Okręgi jednomandatowe tylko taki stan rzeczy utrwalą i dlatego należy myśleć o systemie mieszanym.
Artur Kmieciak -- 05.09.2008 - 12:34Artur Kmieciak
Jerzy Przystawa
Niczego się po Panu nie spodziewam, jedynie poparcia swoich zdecydowanych opinii na temat najważniejszej sprawy ustrojowej, jakimiś konkretami, a nie uogólniająca negatywną opinią o wybranych w wyobrach powszechnych wójtach, burmistrzach i prezydentach miast.

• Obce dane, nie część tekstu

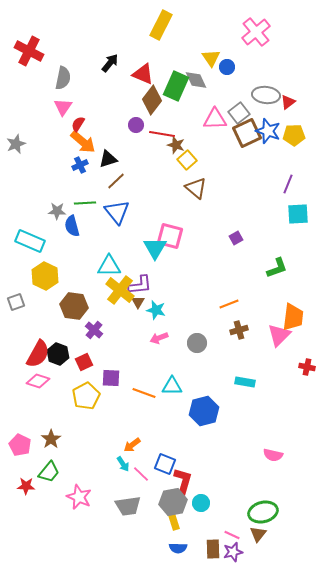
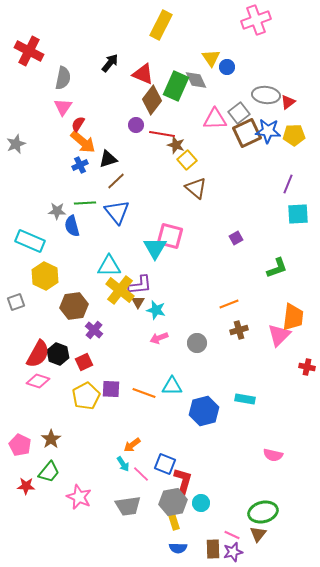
pink cross at (256, 32): moved 12 px up; rotated 20 degrees clockwise
blue star at (268, 131): rotated 15 degrees counterclockwise
brown hexagon at (74, 306): rotated 16 degrees counterclockwise
purple square at (111, 378): moved 11 px down
cyan rectangle at (245, 382): moved 17 px down
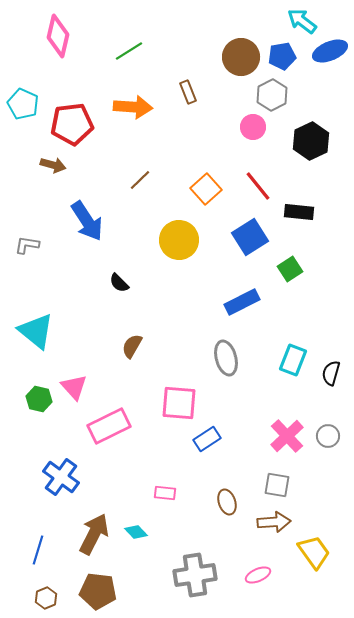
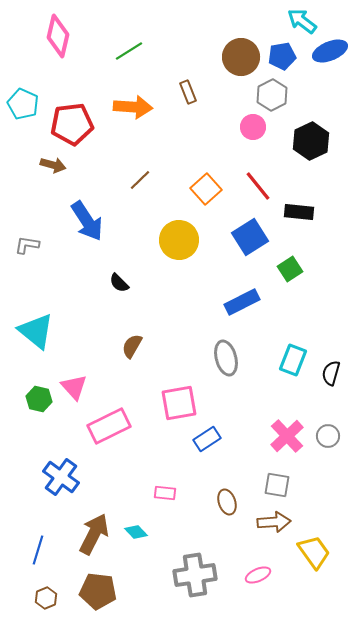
pink square at (179, 403): rotated 15 degrees counterclockwise
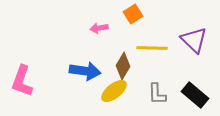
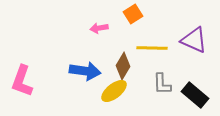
purple triangle: rotated 20 degrees counterclockwise
gray L-shape: moved 5 px right, 10 px up
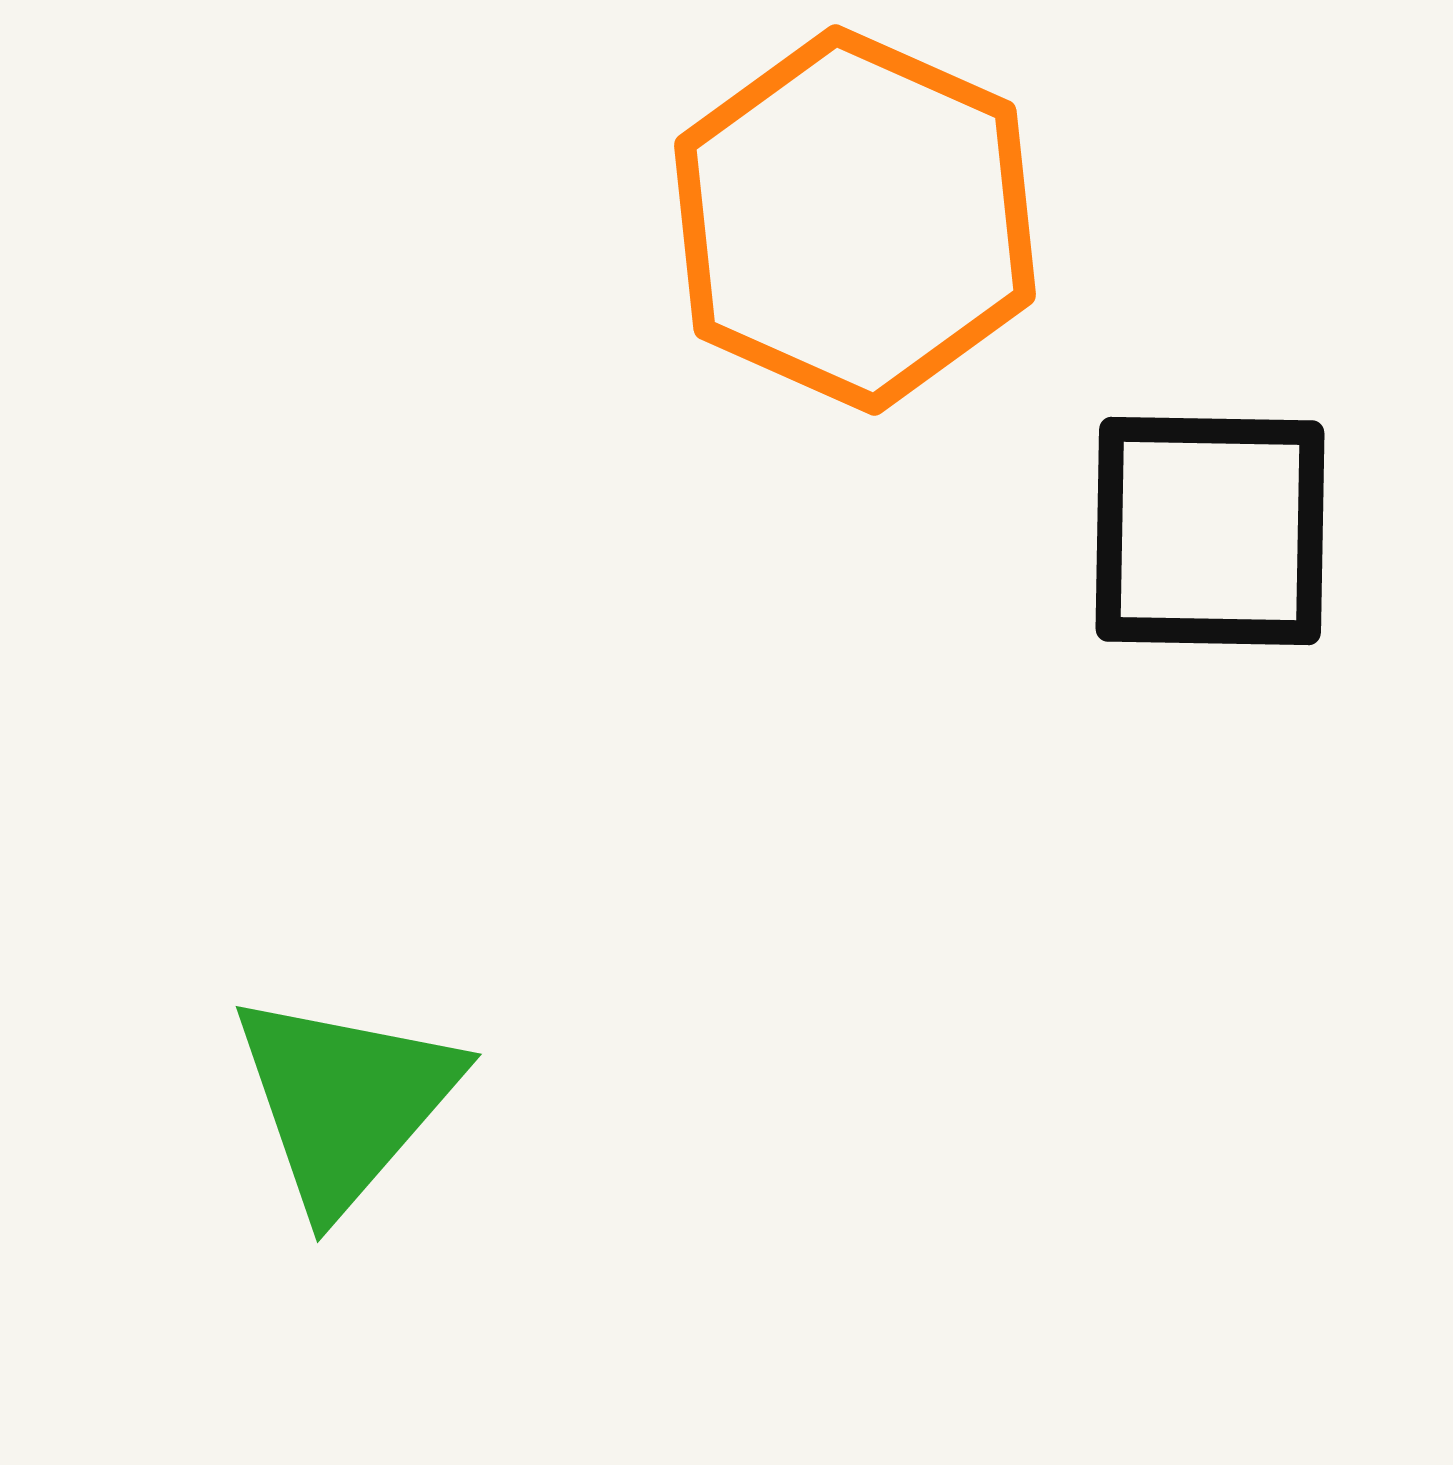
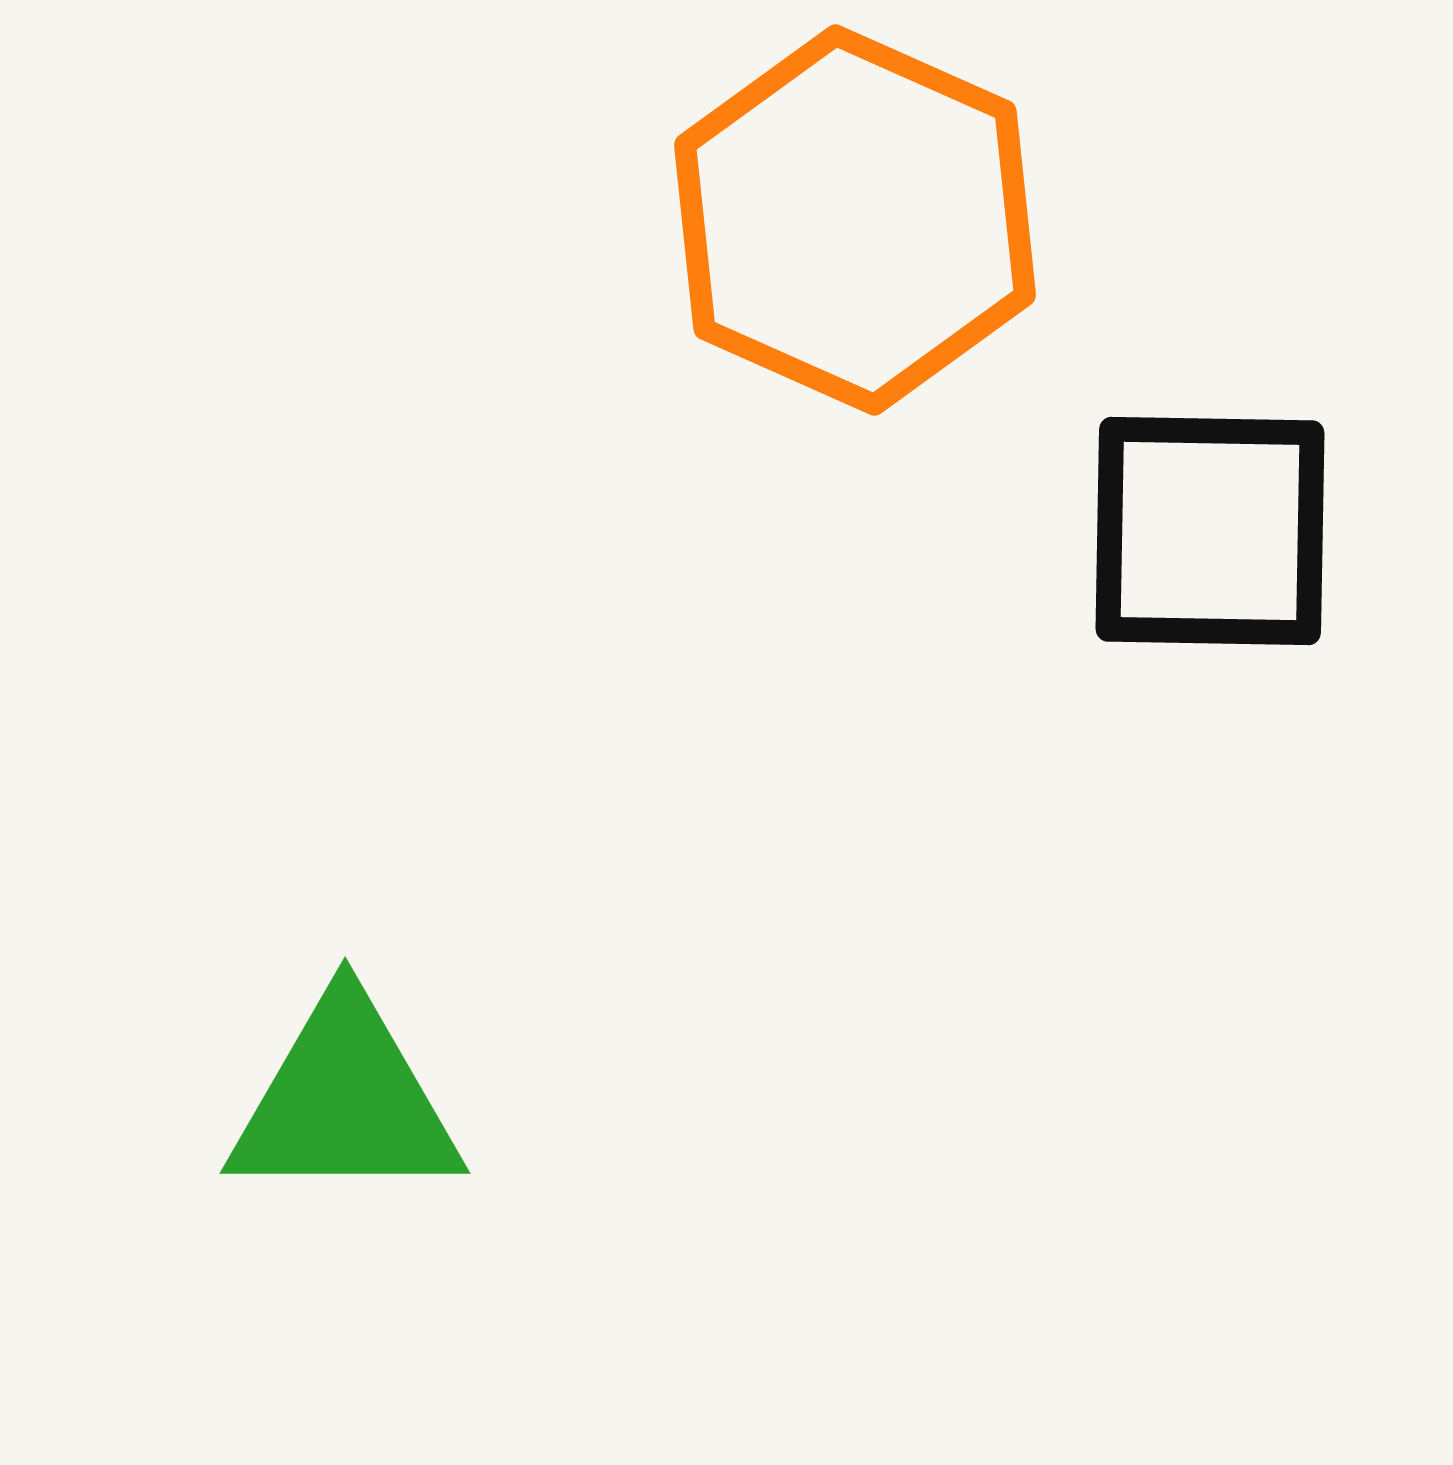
green triangle: rotated 49 degrees clockwise
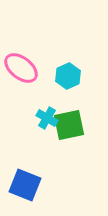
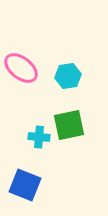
cyan hexagon: rotated 15 degrees clockwise
cyan cross: moved 8 px left, 19 px down; rotated 25 degrees counterclockwise
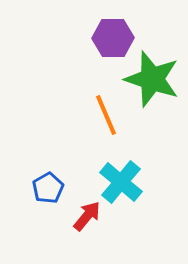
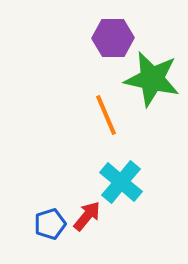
green star: rotated 6 degrees counterclockwise
blue pentagon: moved 2 px right, 36 px down; rotated 12 degrees clockwise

Chwała Bogu, że wyjątkiem od tej negatywnej zasady jest prezydent Pańskiego miasta. To jest dokładnie ilustracja sytuacji przedstawionej na konferencji na KUL, w ubiegłym roku, przez prof. Delaine Swensona: w Ameryce, w kazdym okregu wyborczym, ludzie bezlitosnie krytykują rząd i Kongres. Ale ICH kongresman jest OK! On jeden jest wyjątkiem w tej bandzie mafiosów i darmozjadów! I taką własnie logikę prezentuje nam Pan Mecenas.
Karl Popper twiedrzi, że jedynym obowiązkiem posła jest reprezentowanie swoich wyborców. Jak z tych wypowiedzi wynika w Ameryce tak właśnie jest. I Pan to też potwierdza. I własnie o to chodzi. I dlatego walczymy o JOW: żeby polscy wyborcy byli zadowoleni ZE SWEGO WYBORU! Ze swego, w swoim okregu, a nie na Podlasiu czy Pomorzu (kiedy mieszkam w Łodzi).